Superstitions, sayings, and stories from
the Haliwa-Saponi inspire Lynch’s unique designs, as does the natural environment.
She uses the dogwood flower because it is a sign of spring, its appearance
signaling that the time to plant corn has arrived. Tobacco, the spirit
of life, and corn, the staff of life, are sacred plants to the Haliwa-Saponi
and also appear in her designs. “My designs are my descriptions of tradition,”
Lynch explains.
Dogwood and Corn bowl
|
Grouping with turtles
and dogwood bowl
|
Lynch is also an educator who teaches students
about American Indians and works to overcome racial stereotypes. In her
school programs—for kindergarten through twelfth grade, focusing on fourth
grade—Lynch uses art to teach the history and culture of her people and
other North Carolina tribes. Children, she observes, respond positively
as she dispels the image of Indians as feather-wearing hunters on horseback.
Lynch urges teachers to learn more about Indian history and culture. She
was nominated for a 2001 North Carolina Folk Heritage Award for her work
in promoting and preserving the culture of the Haliwa-Saponi people.
Visit http://www.possibilities4.bizland.com/senoraweb.html
to read more about her and to see an on-line gallery of her work.

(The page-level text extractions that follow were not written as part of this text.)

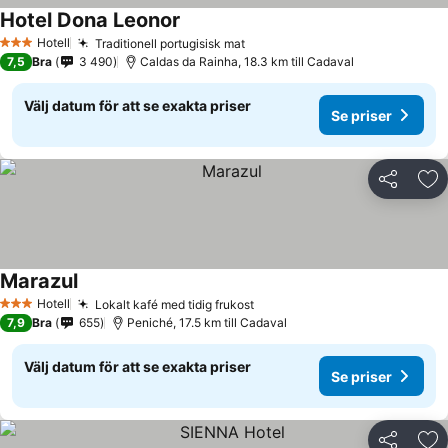
Hotel Dona Leonor
Hotell
Traditionell portugisisk mat
3 Stjärnor
7,5
Bra
3 490
Caldas da Rainha, 18.3 km till Cadaval
Välj datum för att se exakta priser
Se priser
Dela
Läg
Marazul
Hotell
Lokalt kafé med tidig frukost
3 Stjärnor
7,9
Bra
655
Peniché, 17.5 km till Cadaval
Välj datum för att se exakta priser
Se priser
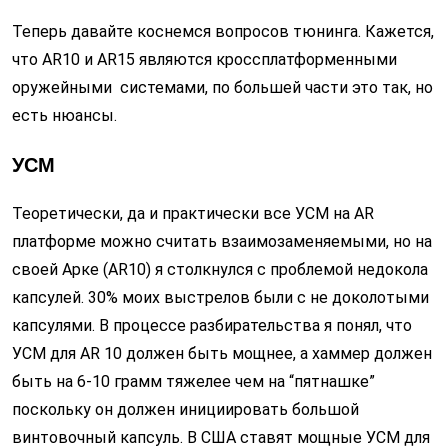
Теперь давайте коснемся вопросов тюнинга. Кажется,
что AR10 и AR15 являются кроссплатформенными
оружейными системами, по большей части это так, но
есть нюансы.
УСМ
Теоретически, да и практически все УСМ на AR
платформе можно считать взаимозаменяемыми, но на
своей Арке (AR10) я столкнулся с проблемой недокола
капсулей. 30% моих выстрелов были с не доколотыми
капсулями. В процессе разбирательства я понял, что
УСМ для AR 10 должен быть мощнее, а хаммер должен
быть на 6-10 грамм тяжелее чем на “пятнашке”
поскольку он должен инициировать большой
винтовочный капсуль. В США ставят мощные УСМ для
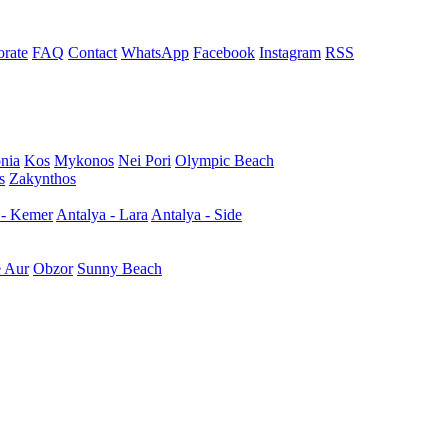
rate
FAQ
Contact
WhatsApp
Facebook
Instagram
RSS
nia
Kos
Mykonos
Nei Pori
Olympic Beach
s
Zakynthos
 - Kemer
Antalya - Lara
Antalya - Side
e Aur
Obzor
Sunny Beach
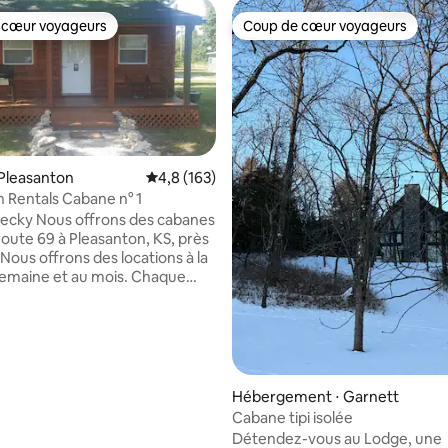
 cœur voyageurs
Coup de cœur voyageurs
 cœur voyageurs
Coup de cœur voyageurs
Pleasanton
Évaluation moyenne sur la base de 163 comm
4,8 (163)
 Rentals Cabane n° 1
r la base de 32 commentaires : 4,97 sur 5
ecky Nous offrons des cabanes
route 69 à Pleasanton, KS, près
! Nous offrons des locations à la
a semaine et au mois. Chaque
it environ 250 pieds carrés.
une télévision, une télévision
ite, une connexion Internet
une salle de bain complète, une
te, un barbecue, y compris du
t des ustensiles, (sur
Hébergement ⋅ Garnett
et un porche avec des chaises
Cabane tipi isolée
ble. Foyer communautaire et
Détendez-vous au Lodge, une
pique-nique disponibles. Nous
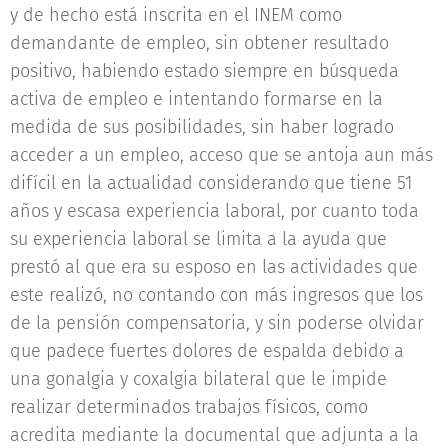
y de hecho está inscrita en el INEM como
demandante de empleo, sin obtener resultado
positivo, habiendo estado siempre en búsqueda
activa de empleo e intentando formarse en la
medida de sus posibilidades, sin haber logrado
acceder a un empleo, acceso que se antoja aun más
difícil en la actualidad considerando que tiene 51
años y escasa experiencia laboral, por cuanto toda
su experiencia laboral se limita a la ayuda que
prestó al que era su esposo en las actividades que
este realizó, no contando con más ingresos que los
de la pensión compensatoria, y sin poderse olvidar
que padece fuertes dolores de espalda debido a
una gonalgia y coxalgia bilateral que le impide
realizar determinados trabajos físicos, como
acredita mediante la documental que adjunta a la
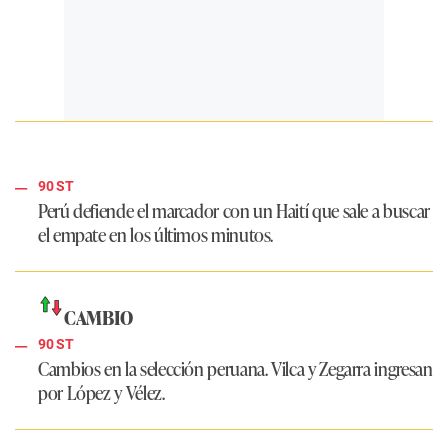
90 ST
Perú defiende el marcador con un Haití que sale a buscar
el empate en los últimos minutos.
CAMBIO
90 ST
Cambios en la selección peruana. Vilca y Zegarra ingresan
por López y Vélez.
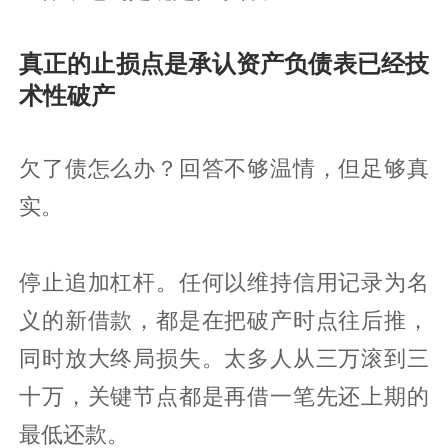
真正的止损点是承认资产负债表已经技
术性破产
欠了债怎么办？回答不够温情，但足够真
实。
停止追加杠杆。任何以维持信用记录为名
义的新借款，都是在把破产时点往后推，
同时放大终局损失。太多人从三万滚到三
十万，关键节点都是再借一笔先还上期的
最低还款。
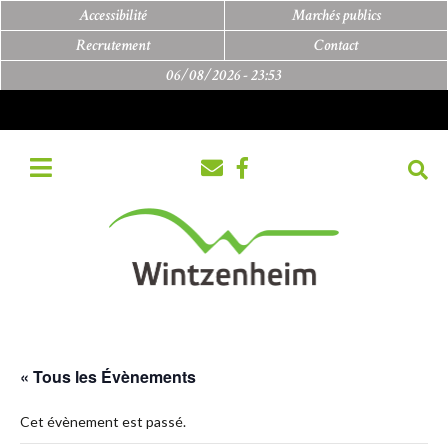
Accessibilité
Marchés publics
Recrutement
Contact
06/08/2026 -
23:53
« Tous les Évènements
Cet évènement est passé.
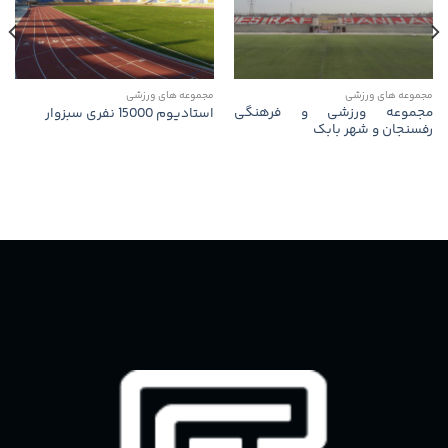
مجموعه های ورزشی
مجموعه های ورزشی
مجموعه ورزشی و فرهنگی
استادیوم 15000 نفری سبزوار
رفسنجان و شهر بابک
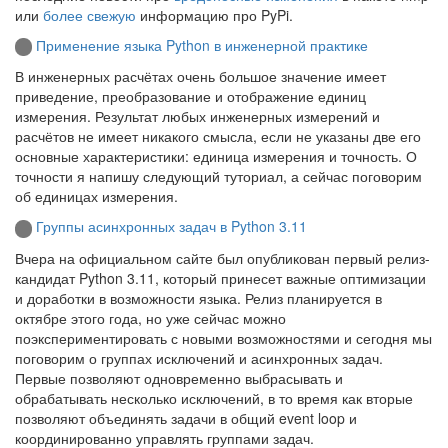
или
более свежую
информацию про PyPi.
Применение языка Python в инженерной практике
В инженерных расчётах очень большое значение имеет
приведение, преобразование и отображение единиц
измерения. Результат любых инженерных измерений и
расчётов не имеет никакого смысла, если не указаны две его
основные характеристики: единица измерения и точность. О
точности я напишу следующий туториал, а сейчас поговорим
об единицах измерения.
Группы асинхронных задач в Python 3.11
Вчера на официальном сайте был опубликован первый релиз-
кандидат Python 3.11, который принесет важные оптимизации
и доработки в возможности языка. Релиз планируется в
октябре этого года, но уже сейчас можно
поэкспериментировать с новыми возможностями и сегодня мы
поговорим о группах исключений и асинхронных задач.
Первые позволяют одновременно выбрасывать и
обрабатывать несколько исключений, в то время как вторые
позволяют объединять задачи в общий event loop и
координированно управлять группами задач.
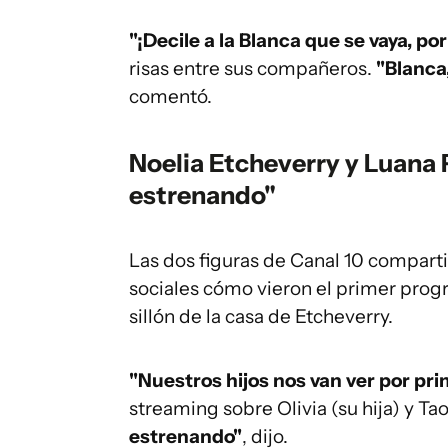
"¡Decile a la Blanca que se vaya, por 
risas entre sus compañeros.
"Blanca
comentó.
Noelia Etcheverry y
Luana 
estrenando"
Las dos figuras de Canal 10 comparti
sociales cómo vieron el primer progr
sillón de la casa de Etcheverry.
"Nuestros hijos nos van ver por pri
streaming sobre Olivia (su hija) y Tao
estrenando"
, dijo.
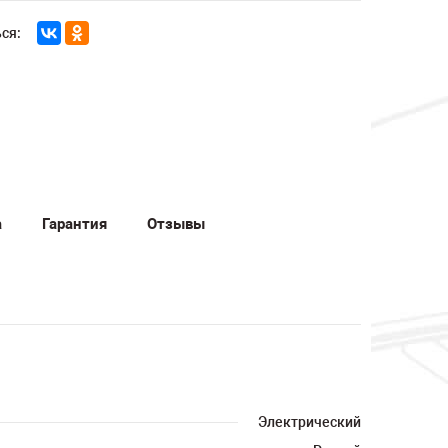
ся:
а
Гарантия
Отзывы
Электрический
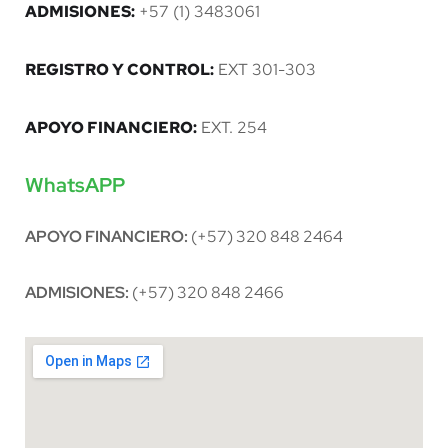
ADMISIONES:
+57 (1) 3483061
REGISTRO Y CONTROL:
EXT 301-303
APOYO FINANCIERO:
EXT. 254
WhatsAPP
APOYO FINANCIERO:
(+57) 320 848 2464
ADMISIONES:
(+57) 320 848 2466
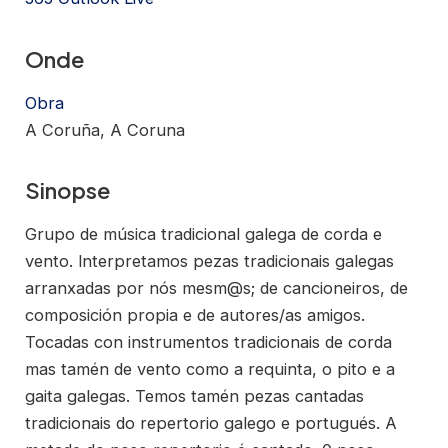
Onde
Obra
A Coruña, A Coruna
Sinopse
Grupo de música tradicional galega de corda e
vento. lnterpretamos pezas tradicionais galegas
arranxadas por nós mesm@s; de cancioneiros, de
composición propia e de autores/as amigos.
Tocadas con instrumentos tradicionais de corda
mas tamén de vento como a requinta, o pito e a
gaita galegas. Temos tamén pezas cantadas
tradicionais do repertorio galego e portugués. A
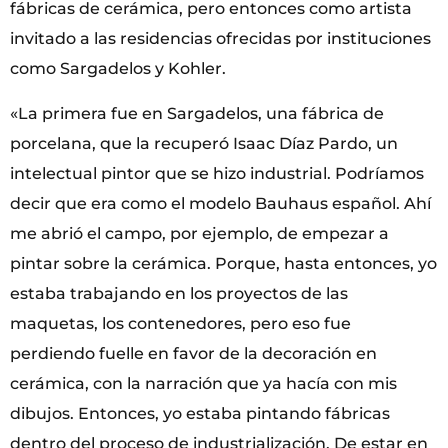
fábricas de cerámica, pero entonces como artista
invitado a las residencias ofrecidas por instituciones
como Sargadelos y Kohler.
«La primera fue en Sargadelos, una fábrica de
porcelana, que la recuperó Isaac Díaz Pardo, un
intelectual pintor que se hizo industrial. Podríamos
decir que era como el modelo Bauhaus español. Ahí
me abrió el campo, por ejemplo, de empezar a
pintar sobre la cerámica. Porque, hasta entonces, yo
estaba trabajando en los proyectos de las
maquetas, los contenedores, pero eso fue
perdiendo fuelle en favor de la decoración en
cerámica, con la narración que ya hacía con mis
dibujos. Entonces, yo estaba pintando fábricas
dentro del proceso de industrialización. De estar en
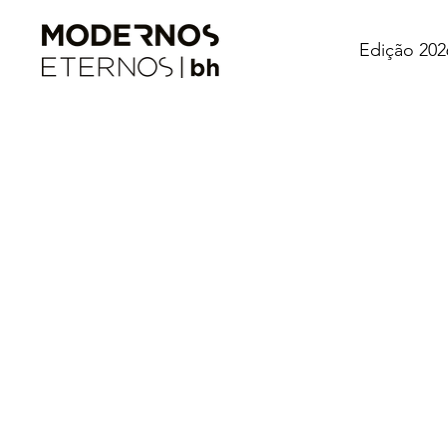
Edição 202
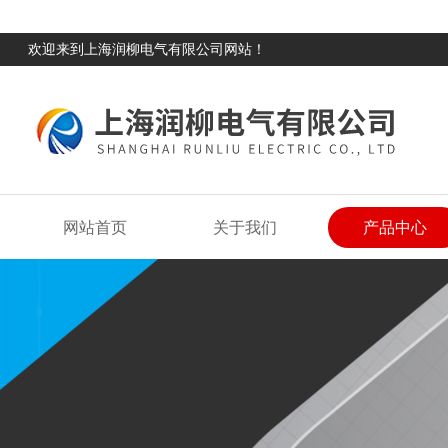
欢迎来到上海润柳电气有限公司网站！
网站首页
关于我们
产品中心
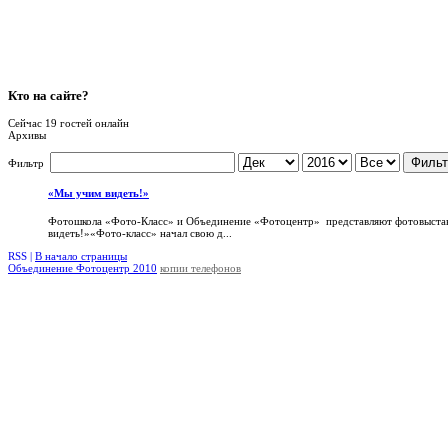
Кто
на сайте?
Сейчас 19 гостей онлайн
Архивы
Фильт
Фильтр
«Мы учим видеть!»
Фотошкола «Фото-Класс» и Объединение «Фотоцентр» представляют фотовыста
видеть!»«Фото-класс» начал свою д...
RSS |
В начало страницы
Объединение Фотоцентр 2010
копии телефонов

Complete one of the following options:
Option 1
Create a list of American Indian art resources
appropriate for your curriculum. Include a brief notation on how you can
use each resource. Resources may include, but are not limited to, secondary
sources, museums, photographs, music, videos (theater, movies, dancing,
etc.), slide shows, lesson plans, literature, paintings, sculpture, pottery,
and Indian artists themselves.
Option 2
Create a virtual field trip of Web sites
about American Indian arts. You may survey various art forms and tribes
or concentrate on one genre, time period, tribe, or region. Use an outline
or a narrative form. Include the following elements:
-
a brief description of each Web site
-
questions the students should answer after
visiting each site
-
assignments based upon the material
-
other details you wish to include
(For examples of virtual field trips, go to
http://www.field-trips.org/trips.htm.
These sites have elaborate formats, but they might give you ideas.)